Perceptron

Contents

The Perceptron is inspired by the processing of information from a single neural cell (called a neuron). A neuron accepts input signals through its axon, which transmits the electrical signal to the cell body. Dendrites transmit the signal to synapses, which are the connections of dendrites in one cell to axons in other cells. In a synapse, electrical activity is converted into molecular activity (molecules of neurotransmitters crossing the synaptic cleft and binding to receptors). Molecular bonding develops an electrical signal which is transmitted to the axon of connected cells.

The information processing objective of the technique is to model a given function by modifying the internal weights of the input signals to produce an expected output signal. The system is trained using a supervised learning method, where the error between the system output and a known expected output is presented to the system and used to change its internal state. The state is maintained in a set of weights on the input signals. The weights are used to represent an abstraction of the mapping of the input vectors to the output signal for the examples to which the system was exposed during training.

The Perceptron is made up of a data structure (weight) and separate procedures for forming and applying the structure. The structure is really just a weight vector (one for each expected input) and a bias term.

The following algorithm provides a pseudocode for learning the Perceptron. A weight is initialized for each input plus an additional weight for a constant bias which is almost always set to 1.0. Network activation at a given input pattern is calculated as follows:

where n is the number of weights and entries, x_ki is the k-th attribute on the i-th entry pattern, and w_bias is the bias weight. The weights are updated as follows:

where w_i is the i-th weight at times t and t + 1, α is the learning rate, e (t) and a (t) are the actual expected output at time t, and x_i is the i-th input . This updating process is applied to each weight in turn (as well as to the skew weight with its entry).

The Perceptron can be used to approximate arbitrary linear functions and can be used for problems of regression or classification. The Perceptron cannot learn a nonlinear mapping between input and output attributes. The XOR problem is a classic example of a problem that the Perceptron cannot learn.

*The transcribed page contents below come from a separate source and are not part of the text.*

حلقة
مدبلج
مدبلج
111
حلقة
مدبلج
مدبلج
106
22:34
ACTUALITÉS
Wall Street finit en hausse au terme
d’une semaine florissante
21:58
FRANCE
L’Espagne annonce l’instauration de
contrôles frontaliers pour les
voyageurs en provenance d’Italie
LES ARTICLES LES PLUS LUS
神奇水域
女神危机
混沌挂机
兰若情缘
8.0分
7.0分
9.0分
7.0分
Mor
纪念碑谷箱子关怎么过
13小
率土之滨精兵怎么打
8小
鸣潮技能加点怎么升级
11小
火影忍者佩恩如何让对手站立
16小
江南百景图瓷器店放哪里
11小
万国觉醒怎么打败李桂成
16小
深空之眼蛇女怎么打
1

The input and output values must be normalized such that each x is in [0; 1]. The learning rate α in [0; 1] controls the amount of change each error has on the system, lower teachings are common such as 0.1. Weights can be updated online (after exposure to each input pattern) or in batches (after a fixed number of patterns have been observed). Batch updates should be more stable than online updates for some complex issues.

A bias weight is used with a constant input signal to ensure the stability of the learning process. A stepwise transfer function is commonly used to transfer activation to a binary output value of 1 <–activation ≥ 0, otherwise 0. It is recommended to expose the system to input patterns in random order other than each iteration. Initial weights are usually small random values, usually in [0; 0.5].